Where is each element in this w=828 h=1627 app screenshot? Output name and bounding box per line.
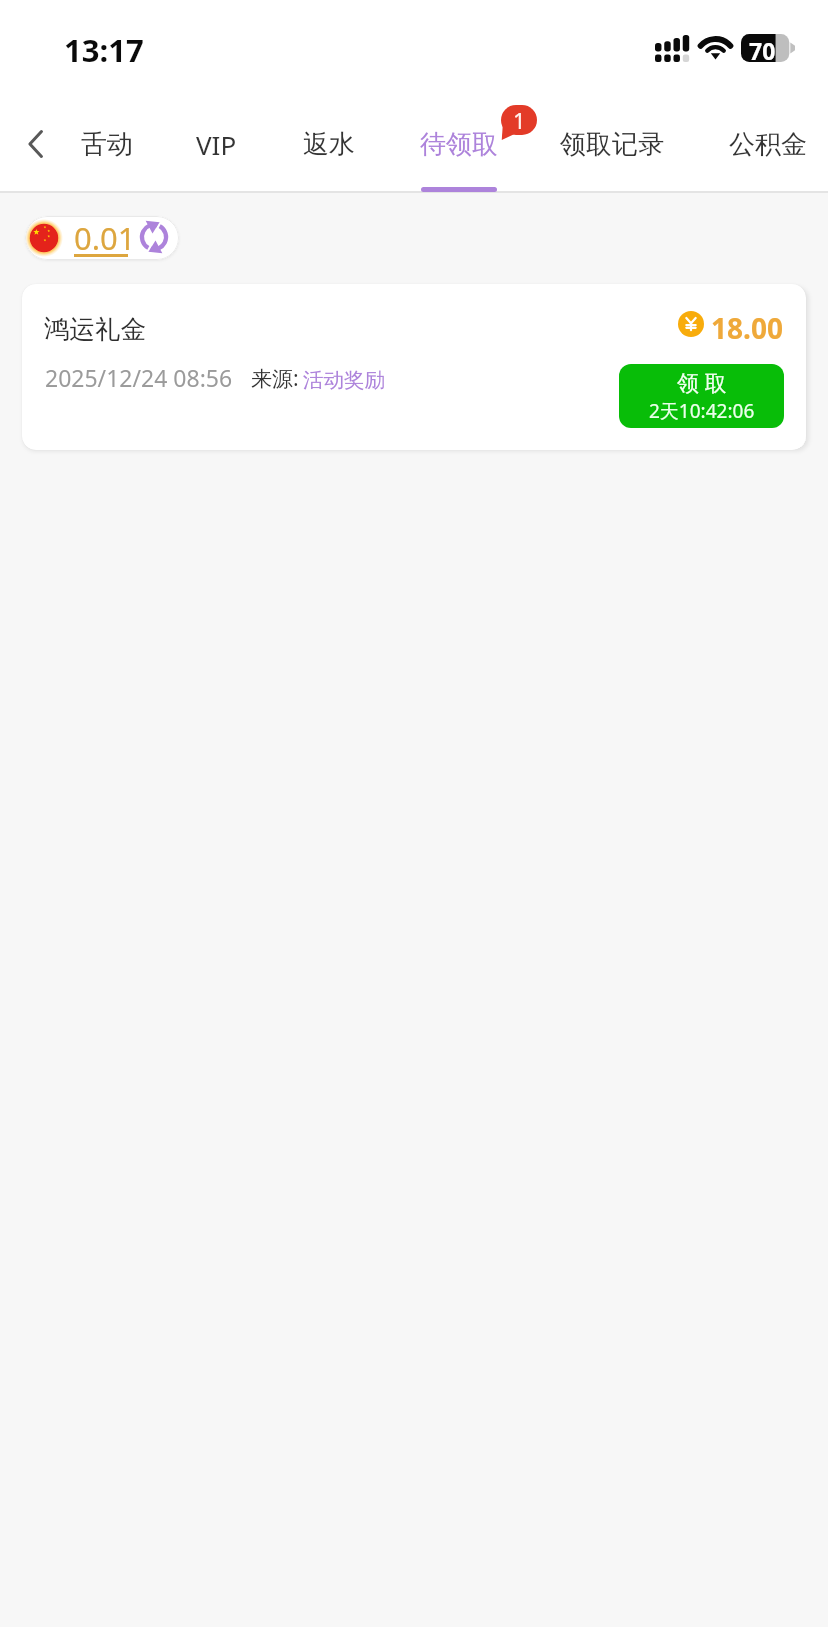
staticText: 领取记录 (560, 128, 664, 161)
staticText: 13:17 (64, 29, 144, 71)
button[interactable]: 舌动 (63, 96, 151, 192)
staticText: 待领取 (420, 128, 498, 161)
button[interactable]: Refresh balance (137, 218, 171, 256)
button[interactable]: VIP (157, 96, 275, 192)
staticText: 活动奖励 (303, 367, 385, 393)
staticText: VIP (196, 127, 237, 162)
staticText: 领 取 (677, 367, 727, 397)
button[interactable]: 待领取 (400, 96, 518, 192)
staticText: 返水 (303, 128, 355, 161)
staticText: 舌动 (81, 128, 133, 161)
staticText: 2025/12/24 08:56 (45, 362, 233, 393)
staticText: 1 (513, 105, 526, 135)
staticText: 70 (749, 35, 776, 63)
staticText: 0.01 (74, 217, 136, 259)
button[interactable]: 领取记录 (538, 96, 686, 192)
staticText: 2天10:42:06 (649, 398, 755, 424)
staticText: 18.00 (711, 309, 783, 347)
staticText: 来源: (251, 364, 299, 393)
button[interactable]: 0.01 (25, 216, 179, 260)
button[interactable]: 公积金 (709, 96, 827, 192)
staticText: 公积金 (729, 128, 807, 161)
button[interactable]: 鸿运礼金 (22, 284, 806, 450)
button[interactable]: Back (8, 116, 64, 172)
button[interactable]: 领 取 (619, 364, 784, 428)
staticText: 鸿运礼金 (44, 313, 146, 345)
button[interactable]: 返水 (285, 96, 373, 192)
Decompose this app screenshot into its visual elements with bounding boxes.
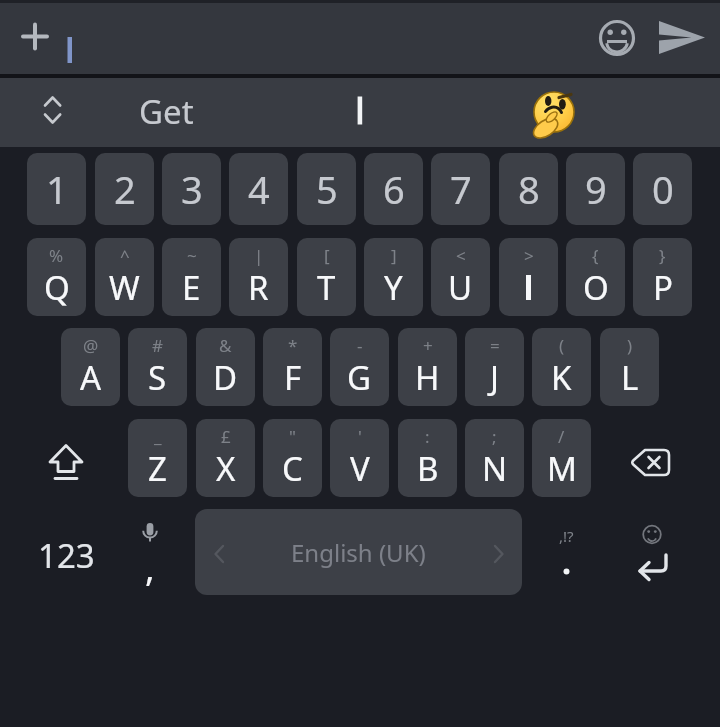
staticText: L xyxy=(621,355,639,400)
button[interactable]: Y xyxy=(364,238,423,316)
button[interactable]: , xyxy=(120,509,180,595)
button[interactable] xyxy=(28,88,78,138)
button[interactable]: G xyxy=(330,328,389,406)
button[interactable]: B xyxy=(398,419,457,497)
button[interactable]: 5 xyxy=(297,153,356,225)
staticText: F xyxy=(284,355,302,400)
button[interactable]: 3 xyxy=(162,153,221,225)
staticText: 3 xyxy=(181,163,203,215)
button[interactable]: Get xyxy=(91,80,241,143)
button[interactable] xyxy=(12,13,58,59)
staticText: O xyxy=(583,265,609,310)
button[interactable]: D xyxy=(196,328,255,406)
staticText: E xyxy=(182,265,201,310)
button[interactable]: W xyxy=(95,238,154,316)
staticText: ; xyxy=(492,425,497,448)
staticText: R xyxy=(248,265,269,310)
staticText: W xyxy=(109,265,140,310)
button[interactable] xyxy=(285,81,435,144)
button[interactable]: A xyxy=(61,328,120,406)
staticText: 1 xyxy=(46,163,68,215)
button[interactable]: 9 xyxy=(566,153,625,225)
staticText: | xyxy=(254,244,264,267)
button[interactable]: J xyxy=(465,328,524,406)
button[interactable]: M xyxy=(532,419,591,497)
button[interactable]: P xyxy=(633,238,692,316)
button[interactable]: ,!? xyxy=(536,509,596,595)
staticText: 2 xyxy=(114,163,136,215)
button[interactable]: 2 xyxy=(95,153,154,225)
button[interactable]: Z xyxy=(128,419,187,497)
staticText: * xyxy=(288,334,298,357)
button[interactable] xyxy=(656,15,708,61)
staticText: J xyxy=(490,355,500,400)
staticText: _ xyxy=(154,425,162,448)
button[interactable]: T xyxy=(297,238,356,316)
staticText: C xyxy=(282,446,303,491)
staticText: 8 xyxy=(518,163,540,215)
button[interactable]: S xyxy=(128,328,187,406)
staticText: ) xyxy=(627,334,633,357)
button[interactable]: L xyxy=(600,328,659,406)
staticText: A xyxy=(80,355,102,400)
staticText: 7 xyxy=(450,163,472,215)
staticText: Q xyxy=(44,265,70,310)
staticText: } xyxy=(659,244,666,267)
button[interactable] xyxy=(622,509,684,595)
button[interactable]: R xyxy=(229,238,288,316)
button[interactable]: V xyxy=(330,419,389,497)
staticText: & xyxy=(219,334,232,357)
button[interactable] xyxy=(594,15,640,61)
staticText: 0 xyxy=(652,163,674,215)
staticText: G xyxy=(347,355,372,400)
button[interactable]: N xyxy=(465,419,524,497)
staticText: @ xyxy=(83,334,99,357)
button[interactable] xyxy=(36,426,96,490)
button[interactable]: U xyxy=(431,238,490,316)
staticText: : xyxy=(425,425,430,448)
button[interactable]: 4 xyxy=(229,153,288,225)
staticText: M xyxy=(547,446,577,491)
button[interactable]: C xyxy=(263,419,322,497)
button[interactable]: F xyxy=(263,328,322,406)
button[interactable]: 6 xyxy=(364,153,423,225)
staticText: N xyxy=(482,446,508,491)
staticText: [ xyxy=(324,244,330,267)
staticText: U xyxy=(448,265,473,310)
button[interactable]: O xyxy=(566,238,625,316)
staticText: £ xyxy=(221,425,231,448)
staticText: Y xyxy=(384,265,403,310)
staticText: V xyxy=(350,446,370,491)
staticText: 5 xyxy=(316,163,338,215)
button[interactable]: 123 xyxy=(31,520,101,590)
staticText: H xyxy=(415,355,440,400)
button[interactable]: > xyxy=(499,238,558,316)
button[interactable] xyxy=(622,426,682,490)
staticText: ^ xyxy=(120,244,130,267)
button[interactable]: 1 xyxy=(27,153,86,225)
staticText: " xyxy=(289,425,296,448)
button[interactable]: 8 xyxy=(499,153,558,225)
staticText: P xyxy=(653,265,673,310)
button[interactable]: Q xyxy=(27,238,86,316)
button[interactable]: X xyxy=(196,419,255,497)
staticText: S xyxy=(148,355,167,400)
button[interactable]: E xyxy=(162,238,221,316)
staticText: ~ xyxy=(187,244,197,267)
staticText: T xyxy=(317,265,336,310)
button[interactable]: H xyxy=(398,328,457,406)
staticText: ( xyxy=(559,334,565,357)
button[interactable]: 0 xyxy=(633,153,692,225)
staticText: / xyxy=(558,425,565,448)
button[interactable]: English (UK) xyxy=(195,509,522,595)
staticText: ' xyxy=(358,425,362,448)
staticText: = xyxy=(490,334,500,357)
button[interactable]: 7 xyxy=(431,153,490,225)
staticText: English (UK) xyxy=(291,536,426,569)
button[interactable] xyxy=(525,85,581,141)
staticText: , xyxy=(145,543,155,592)
button[interactable]: K xyxy=(532,328,591,406)
staticText: 9 xyxy=(585,163,607,215)
staticText: ,!? xyxy=(559,526,574,546)
staticText: - xyxy=(357,334,363,357)
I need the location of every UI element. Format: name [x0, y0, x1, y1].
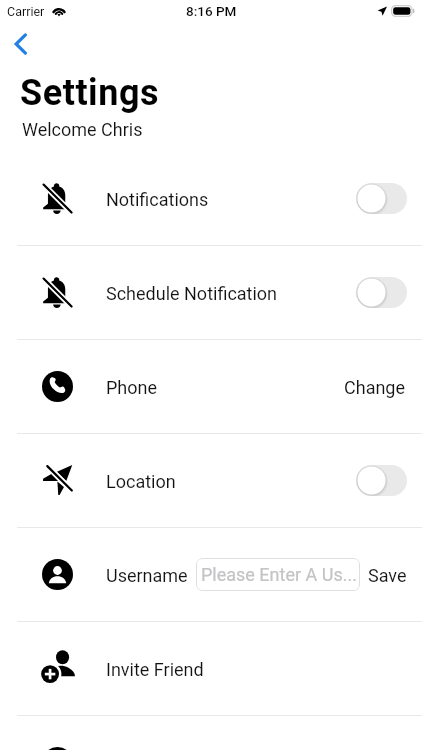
button[interactable]: Save [368, 556, 407, 593]
staticText: Settings [20, 72, 160, 114]
button[interactable]: Notifications [0, 152, 422, 245]
staticText: Notifications [106, 189, 209, 210]
staticText: Schedule Notification [106, 283, 278, 304]
staticText: Invite Friend [106, 659, 204, 680]
staticText: Phone [106, 377, 158, 398]
button[interactable]: Username input [196, 558, 360, 591]
button[interactable] [0, 716, 422, 750]
button[interactable]: Back [2, 25, 40, 63]
staticText: Carrier [7, 4, 45, 19]
staticText: Please Enter A Us... [201, 564, 357, 585]
button[interactable]: Invite Friend [0, 622, 422, 715]
staticText: Username [106, 565, 188, 586]
button[interactable]: Location [0, 434, 422, 527]
button[interactable]: Toggle [356, 465, 407, 496]
staticText: 8:16 PM [186, 3, 237, 19]
staticText: Change [344, 377, 406, 398]
staticText: Save [368, 565, 407, 586]
staticText: Location [106, 471, 176, 492]
button[interactable]: Phone [0, 340, 422, 433]
staticText: Welcome Chris [22, 119, 143, 140]
button[interactable]: Change [343, 368, 407, 405]
button[interactable]: Schedule Notification [0, 246, 422, 339]
button[interactable]: Toggle [356, 183, 407, 214]
button[interactable]: Toggle [356, 277, 407, 308]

· · ·

Identify the lines of the data that contain the word "Username". Copy each of them.

-- Response to the exercise --
button[interactable]: Username input [196, 558, 360, 591]
staticText: Username [106, 565, 188, 586]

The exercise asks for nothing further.